Text to Speech

Some information, for example, news items, stock prices, or electronic mail is difficult or impractical to prerecord before it is made available over a telephony system. Instead, your application can have text converted into synthesized speech as it is needed.

Text-to-speech provides the necessary flexibility for applications that have a large number or varying spoken responses. information can be read to the caller without the need to prerecord voice segments. Applications can use synthesized speech, prerecorded speech, or a mixture of both.

Blueworx Voice Response uses the open standard communication protocol MRCP Version 1 to communicate with speech technologies such as WebSphere Voice Server 5.1, Nuance Speech Server version 5.1.2 (Recognizer 9.0.13, Vocalizer 5.0.2), and Loquendo Speech Server V7.

Text-to-speech using WebSphere Voice Server

When using WebSphere Voice Server or third party speech technology vendor's product compatible with MRCP V1, the application uses the Blueworx Voice Response MRCP client interface to send text to a text-to-speech server.
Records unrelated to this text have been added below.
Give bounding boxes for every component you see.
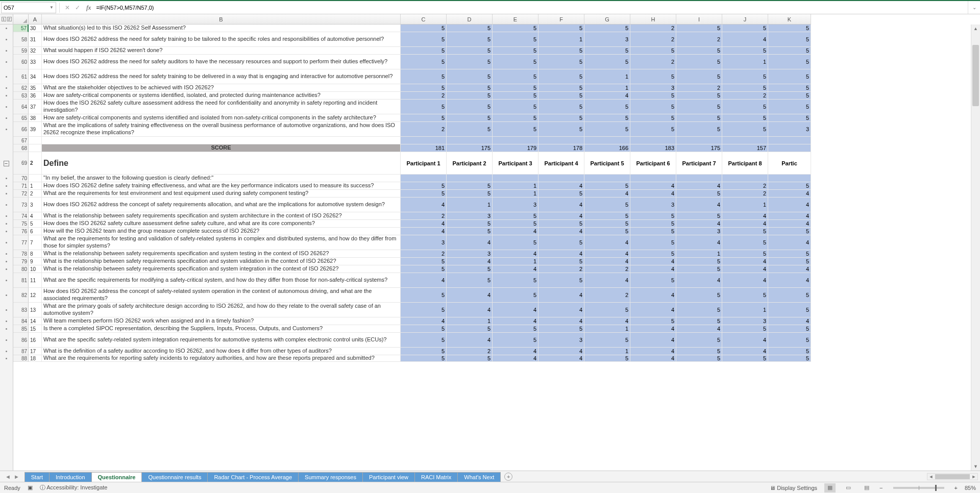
- cell[interactable]: What is the relationship between safety …: [42, 258, 401, 265]
- row-header[interactable]: 69: [13, 152, 29, 175]
- outline-dot[interactable]: [2, 228, 10, 235]
- cell[interactable]: 5: [538, 325, 584, 333]
- cell[interactable]: 5: [493, 84, 538, 92]
- row-header[interactable]: 78: [13, 250, 29, 258]
- cell[interactable]: 5: [447, 100, 493, 114]
- chevron-down-icon[interactable]: ▼: [50, 5, 54, 10]
- cell[interactable]: What are the requirements for reporting …: [42, 355, 401, 362]
- cell[interactable]: 4: [584, 317, 630, 325]
- cell[interactable]: 6: [29, 228, 42, 235]
- cell[interactable]: 4: [768, 198, 811, 212]
- cell[interactable]: 5: [722, 288, 768, 303]
- outline-empty[interactable]: [2, 144, 10, 152]
- row-header[interactable]: 70: [13, 175, 29, 182]
- cell[interactable]: 5: [538, 47, 584, 55]
- cell[interactable]: 175: [447, 144, 493, 152]
- cell[interactable]: 5: [447, 69, 493, 84]
- cell[interactable]: 33: [29, 55, 42, 69]
- cell[interactable]: 1: [493, 182, 538, 190]
- outline-dot[interactable]: [2, 348, 10, 355]
- cell[interactable]: 1: [493, 190, 538, 198]
- scroll-thumb[interactable]: [972, 45, 979, 106]
- column-header-J[interactable]: J: [722, 14, 768, 24]
- cell[interactable]: [447, 175, 493, 182]
- column-header-C[interactable]: C: [401, 14, 447, 24]
- cell[interactable]: 4: [722, 273, 768, 288]
- cell[interactable]: Will team members perform ISO 26262 work…: [42, 317, 401, 325]
- row-header[interactable]: 86: [13, 333, 29, 348]
- cell[interactable]: 4: [401, 198, 447, 212]
- cell[interactable]: 5: [722, 122, 768, 137]
- cell[interactable]: 4: [676, 325, 722, 333]
- participant-header[interactable]: Participant 1: [401, 152, 447, 175]
- cell[interactable]: 4: [768, 235, 811, 250]
- cell[interactable]: [722, 137, 768, 144]
- cell[interactable]: 5: [447, 24, 493, 32]
- cell[interactable]: 5: [676, 355, 722, 362]
- cell[interactable]: [401, 137, 447, 144]
- outline-dot[interactable]: [2, 92, 10, 100]
- cell[interactable]: 4: [401, 228, 447, 235]
- cell[interactable]: 5: [447, 84, 493, 92]
- cell[interactable]: 4: [722, 220, 768, 228]
- cell[interactable]: 5: [493, 114, 538, 122]
- cell[interactable]: 5: [401, 265, 447, 273]
- row-header[interactable]: 82: [13, 288, 29, 303]
- cell[interactable]: 4: [676, 273, 722, 288]
- row-header[interactable]: 85: [13, 325, 29, 333]
- cell[interactable]: 5: [538, 114, 584, 122]
- sheet-tab[interactable]: What's Next: [457, 472, 501, 482]
- cell[interactable]: 4: [584, 235, 630, 250]
- cell[interactable]: 5: [584, 228, 630, 235]
- outline-collapse[interactable]: −: [2, 152, 10, 175]
- outline-dot[interactable]: [2, 24, 10, 32]
- cell[interactable]: 4: [538, 182, 584, 190]
- cell[interactable]: 5: [768, 92, 811, 100]
- cell[interactable]: 5: [538, 84, 584, 92]
- participant-header[interactable]: Participant 6: [630, 152, 676, 175]
- cell[interactable]: 4: [401, 317, 447, 325]
- cell[interactable]: [42, 137, 401, 144]
- cell[interactable]: 5: [676, 190, 722, 198]
- cell[interactable]: 4: [722, 348, 768, 355]
- cell[interactable]: 5: [584, 182, 630, 190]
- outline-dot[interactable]: [2, 303, 10, 317]
- cell[interactable]: 2: [29, 190, 42, 198]
- sheet-tab[interactable]: RACI Matrix: [414, 472, 458, 482]
- cell[interactable]: 5: [722, 228, 768, 235]
- cell[interactable]: 2: [538, 265, 584, 273]
- cell[interactable]: 5: [722, 235, 768, 250]
- row-header[interactable]: 60: [13, 55, 29, 69]
- cell[interactable]: How are safety-critical components and s…: [42, 114, 401, 122]
- cell[interactable]: 5: [722, 100, 768, 114]
- outline-dot[interactable]: [2, 265, 10, 273]
- cell[interactable]: 5: [538, 122, 584, 137]
- sheet-tab[interactable]: Questionnaire: [91, 472, 142, 482]
- sheet-tab[interactable]: Participant view: [362, 472, 415, 482]
- cell[interactable]: 5: [447, 47, 493, 55]
- cell[interactable]: 4: [29, 212, 42, 220]
- cell[interactable]: 4: [493, 317, 538, 325]
- cell[interactable]: 5: [447, 325, 493, 333]
- participant-header[interactable]: Participant 5: [584, 152, 630, 175]
- cell[interactable]: 5: [538, 273, 584, 288]
- formula-input[interactable]: [94, 4, 968, 12]
- outline-dot[interactable]: [2, 100, 10, 114]
- cell[interactable]: 31: [29, 32, 42, 47]
- cell[interactable]: 1: [584, 325, 630, 333]
- cell[interactable]: What situation(s) led to this ISO 26262 …: [42, 24, 401, 32]
- cell[interactable]: 30: [29, 24, 42, 32]
- cell[interactable]: [768, 137, 811, 144]
- cell[interactable]: What would happen if ISO 26262 weren't d…: [42, 47, 401, 55]
- cell[interactable]: [584, 175, 630, 182]
- cell[interactable]: 5: [768, 55, 811, 69]
- cell[interactable]: 13: [29, 303, 42, 317]
- cell[interactable]: 5: [768, 24, 811, 32]
- cell[interactable]: 4: [768, 220, 811, 228]
- cell[interactable]: 5: [447, 32, 493, 47]
- cell[interactable]: 5: [676, 317, 722, 325]
- cell[interactable]: 4: [676, 220, 722, 228]
- cell[interactable]: 4: [630, 348, 676, 355]
- column-header-I[interactable]: I: [676, 14, 722, 24]
- cell[interactable]: 4: [630, 333, 676, 348]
The text-to-speech server returns the synthesized speech back through the Blueworx Voice Response MRCP client interface and the application then sends it down the voice channel to the caller.

Speech synthesis technology is very dependent on the language that is being synthesized. The WebSphere Voice Server Text-To-Speech function is available in a number of languages.

The WebSphere Voice Server Text-To-Speech function allows your voice applications to adapt to specific circumstances by synthesizing a prompt from a text string and playing it dynamically in real time. For example, in response to a caller's request for which no prerecorded prompt is available, a voice application can select an appropriate text string and convert it to speech to play back to the caller. This enables your application developers to develop voice applications more quickly and cheaply. The Text-To-Speech function also supports barge-in (or cut through) so that synthesized speech can be interrupted by a caller in the same way that a prerecorded prompt can. See Speech Recognition for more information on using text-to-speech together with speech recognition in a voice application and also on the different ways in which text-to-speech engines can be allocated or assigned.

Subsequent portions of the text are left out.